LFortran now supports all intrinsic functions

hkvzjal · November 26, 2024, 6:12am

If the community is interested I can move the implementations of sum and dot_product in fast_math to stdlib. From the tests in the library, this reduces the choices to two: fastest (chunked), accurate (chunked kahan). Even the kahan one can be faster than the intrinsic (according to the test I’ve done with gfortran 13; with intel is slower)

hkvzjal · January 4, 2025, 6:54pm

I’ve opened a draft PR in stdlib following the discussion in this thread. For the moment I just included fsum/fsum_kahan and fprod/fprod_kahan. I poked a little bit the fast_math library before starting the PR, see some updated results.

In order to avoid hijacking this thread, I propose to follow up the discussion directly on the PR. Or a new thread about instrinsics in stdlib would be more appropriate? @certik I feel this is also related to some of your comments here Building a Fortran compiler in pure Fortran (Mega thread) - #11 by certik

certik · January 4, 2025, 8:39pm

@hkvzjal excellent, thanks!

Regarding my comment that you linked, we since found it hard to maintain functions like “sum” in Fortran, because it has the optional “dim” argument, and if it is compile-time, you want to inline the loops with minimal runtime overhead. Also it has to work for many types and kinds and ranks.

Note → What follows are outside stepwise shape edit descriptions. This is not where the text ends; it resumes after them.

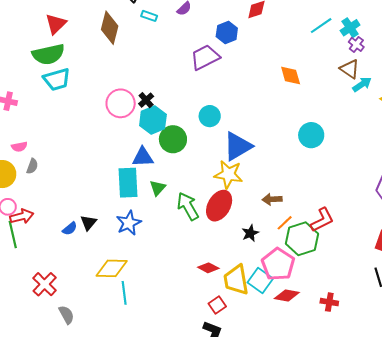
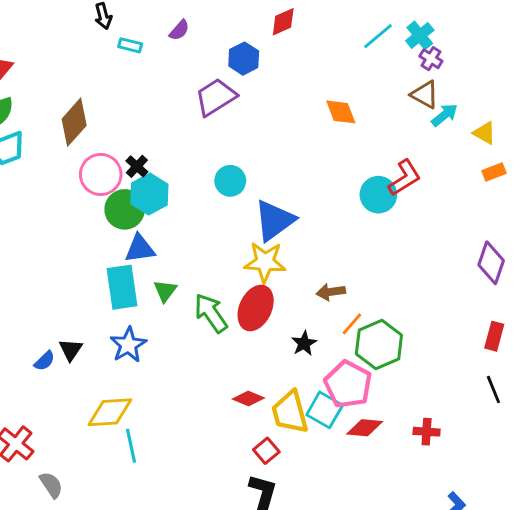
brown diamond: (110, 28) -> (74, 122), moved, turned 32
green circle: (173, 139) -> (125, 209), moved
red L-shape: (322, 220) -> (405, 178), moved

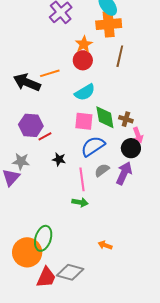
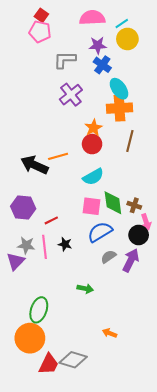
purple hexagon: (31, 125) -> (23, 207), moved
pink line: (82, 179) -> (45, 247), moved
green ellipse: (43, 238) -> (39, 310), moved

So we currently implemented such functions inside the compiler itself, effectively instantiating them for a particular type/kind/rank and a compile-time (if available) value of “dim”. See the above blog post for more details.

Being able to maintain them in Fortran would be a great use case for the generics subgroup.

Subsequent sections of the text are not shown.